Despite Murray’s eventual win, my most viscerally emotional stretch during the match — and I think what will be my strongest enduring memory from the evening — was early in the fifth set when I came to grips with the possibility that Murray could actually lose. I didn’t want to imagine how sad it would make my friends after all their hopes and belief in Murray, and especially after he had built a two-set lead. I was messaging Claire throughout the match, and in the fifth set I had no idea what to say to make the match less stressful. There was a good chance Berrettini would complete the comeback, and if he did, it would be devastating to Murray and his fans.

I spent the deciding set in full Murraynator mode, yelling for the Scot after virtually every point he won. It’s as vocally as I’ve ever cheered for a player, and again, I have no deep personal wells of affection for Murray. I just noticed I had a desperate desire for him to win early in the fifth set. I don’t think you choose these things. A few games into the fateful stanza, I recognized Claire sitting a few sections over, having not known where she was sitting previously.

“Claire I see where you are now,” I texted in a group chat.
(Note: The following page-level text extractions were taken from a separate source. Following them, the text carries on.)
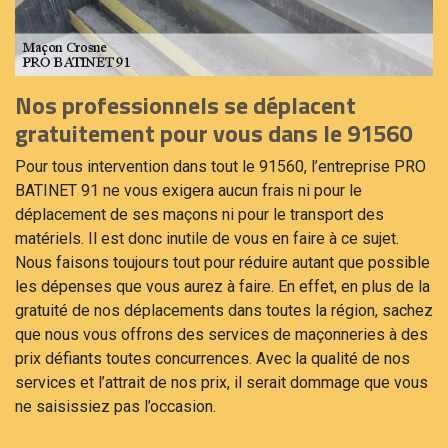
Nos professionnels se déplacent
gratuitement pour vous dans le 91560
Pour tous intervention dans tout le 91560, l’entreprise PRO
BATINET 91 ne vous exigera aucun frais ni pour le
déplacement de ses maçons ni pour le transport des
matériels. Il est donc inutile de vous en faire à ce sujet.
Nous faisons toujours tout pour réduire autant que possible
les dépenses que vous aurez à faire. En effet, en plus de la
gratuité de nos déplacements dans toutes la région, sachez
que nous vous offrons des services de maçonneries à des
prix défiants toutes concurrences. Avec la qualité de nos
services et l’attrait de nos prix, il serait dommage que vous
ne saisissiez pas l’occasion.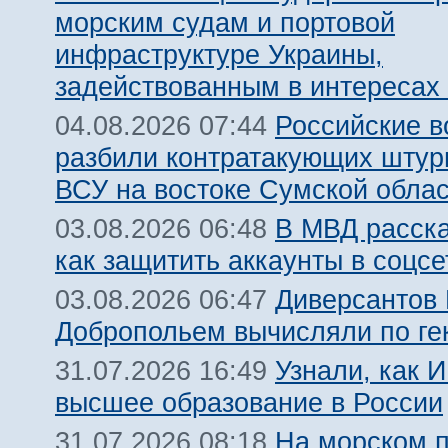
морским судам и портовой
инфраструктуре Украины,
задействованным в интересах
Российские 
04.08.2026 07:44
разбили контратакующих штур
ВСУ на востоке Сумской обла
В МВД расск
03.08.2026 06:48
как защитить аккаунты в соцсе
Диверсантов
03.08.2026 06:47
Добропольем вычисляли по ге
Узнали, как 
31.07.2026 16:49
высшее образование в России
На морском 
31.07.2026 08:18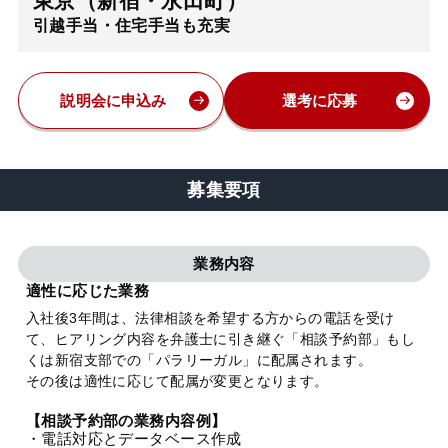
東京（新宿・永田町）
引越手当・住宅手当も充実
弁護士・税理士
費用
説明会に申込み
選考に応募
グループ案内
募集要項
求人採用
業務内容
お知らせ
適性に応じた業務
入社後3年間は、法律相談を希望する方からの電話を受け
て、ヒアリング内容を弁護士に引き継ぐ「相談予約部」もし
特設サイト
くは新宿支部での「パラリーガル」に配属されます。
その後は適性に応じて配属が変更となります。
相談先情報サイト
【相談予約部の業務内容例】
・電話対応とデータベース作成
“Oh you can see the crying girl with the Scotland flag,” she responded. “That’s good.”


Published by Owen

Owen Lewis has been a tennis fan since Roland-Garros in 2016. Initially a Federer fan, his preferences evened out the more tennis he watched and the more he learned. He started a blog ( in early 2019. In the summer of 2021, he got a media credential at the ATP 250 event in Newport, Rhode Island, and got to talk to a few players, including former world No. 5 Kevin Anderson and rising star Jenson Brooksby. Owen will argue to the death that the 2009 Australian Open semifinal between Rafael Nadal and Fernando Verdasco is the greatest match ever, he hates that one-handed backhands are praised so often for their subjective elegance (sucking praise away from the more effective two-handers), and he thinks the best part of tennis is its scoring system, the mental and physical challenge not far behind. You can follow him on Twitter @tennisnation.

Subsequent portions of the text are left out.